> **What to do**:
Copy nothing before the line that contains "Ponuda za sindikate"; from there, transcribe each line exactly through the end of the material, omitting pictures.
****
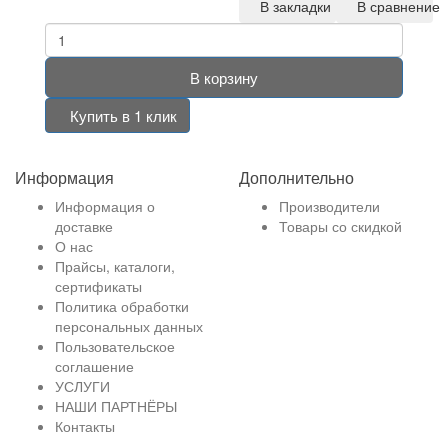
В закладки
В сравнение
В корзину
Купить в 1 клик
Информация
Дополнительно
Информация о
Производители
доставке
Товары со скидкой
О нас
Прайсы, каталоги,
сертификаты
Политика обработки
персональных данных
Пользовательское
соглашение
УСЛУГИ
НАШИ ПАРТНЁРЫ
Контакты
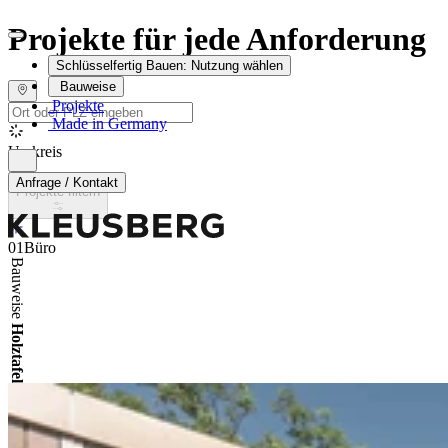
Projekte für jede Anforderung
Schlüsselfertig Bauen:
Nutzung wählen
Bauweise
Projekte
Made in Germany
Umkreis
Anfrage / Kontakt
Projekte filtern
0
1
Büro
Bauweise
Holztafel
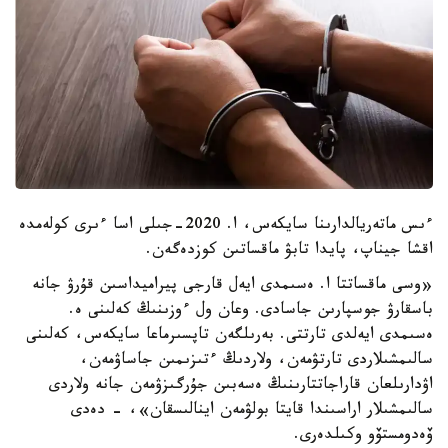
ءىس ماتەريالدارىنا سايكەس، ا. 2020-جىلى اسا ءىرى كولەمدە
اقشا جيناپ، پايدا تابۋ ماقساتىن كوزدەگەن.
«وسى ماقساتتا ا. ەسىمدى ايەل قارجى پيراميداسىن قۇرۋ جانە
باسقارۋ جوسپارىن جاسادى. وعان ول ءوزىنىڭ كەلىنى ە.
ەسىمدى ايەلدى تارتتى. بەرىلگەن تاپسىرماعا سايكەس، كەلىنى
سالىمشىلاردى تارتۋمەن، ولاردىڭ ءتىزىمىن جاساۋمەن،
اۋدارىلعان قاراجاتتارىنىڭ ەسەبىن جۇرگىزۋمەن جانە ولاردى
سالىمشىلار اراسىندا قايتا بولۋمەن اينالىسقان»، - دەدى
ۆەدومستۆو وكىلدەرى.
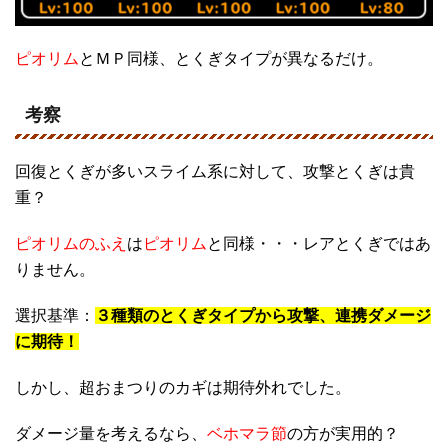
ピオリム
とＭＰ同様、とくぎタイプが異なるだけ。
考察
回復とくぎが多いスライム系に対して、攻撃とくぎは貴
重？
ピオリムのふえ
は
ピオリム
と同様・・・レアとくぎではあ
りません。
選択基準：
３種類のとくぎタイプから攻撃、連携ダメージ
に期待！
しかし、超おまつりのカギは期待外れでした。
ダメージ量を考えるなら、
ベホマラ節
の方が実用的？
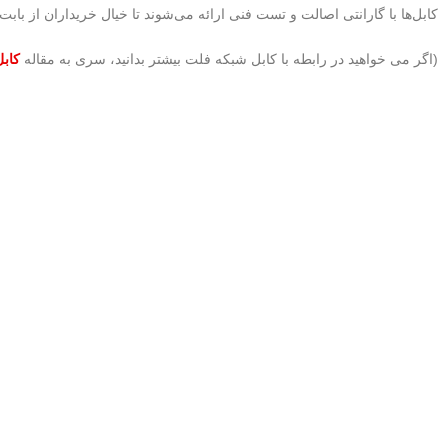
کابل‌ها با گارانتی اصالت و تست فنی ارائه می‌شوند تا خیال خریداران از باب
(اگر می خواهید در رابطه با کابل شبکه فلت بیشتر بدانید، سری به مقاله
کاب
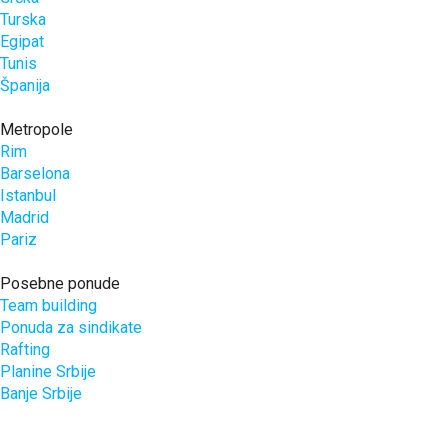
Turska
Egipat
Tunis
Španija
Metropole
Rim
Barselona
Istanbul
Madrid
Pariz
Posebne ponude
Team building
Ponuda za sindikate
Rafting
Planine Srbije
Banje Srbije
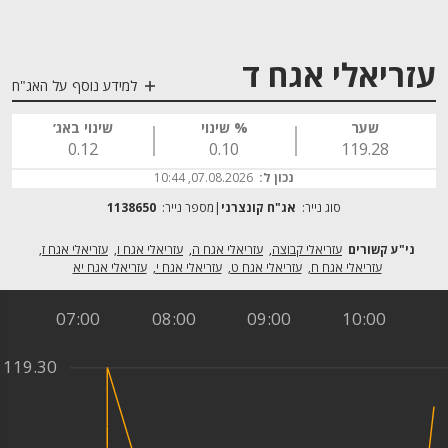
עזריאלי אגח ד
למידע נוסף על האג"ח
שער
% שינוי
שינוי באג׳
0.12
0.10
119.28
נכון ל:
07.08.2026, 10:44
סוג נייר:
אג"ח קונצרני
מספר נייר:
1138650
עזריאלי קבוצה
עזריאלי אגח ה
עזריאלי אגח ו
עזריאלי אגח ז
עזריאלי אגח ח
עזריאלי אגח ט
עזריאלי אגח י
עזריאלי אגח יא
07:00
08:00
09:00
10:00
119.30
****
> **Result**:
Ponuda za sindikate
Rafting
Planine Srbije
Banje Srbije
עזריאלי אגח ד
למידע נוסף על האג"ח
שער
% שינוי
שינוי באג׳
0.12
0.10
119.28
נכון ל:
07.08.2026, 10:44
סוג נייר:
אג"ח קונצרני
מספר נייר:
1138650
עזריאלי קבוצה
עזריאלי אגח ה
עזריאלי אגח ו
עזריאלי אגח ז
עזריאלי אגח ח
עזריאלי אגח ט
עזריאלי אגח י
עזריאלי אגח יא
07:00
08:00
09:00
10:00
119.30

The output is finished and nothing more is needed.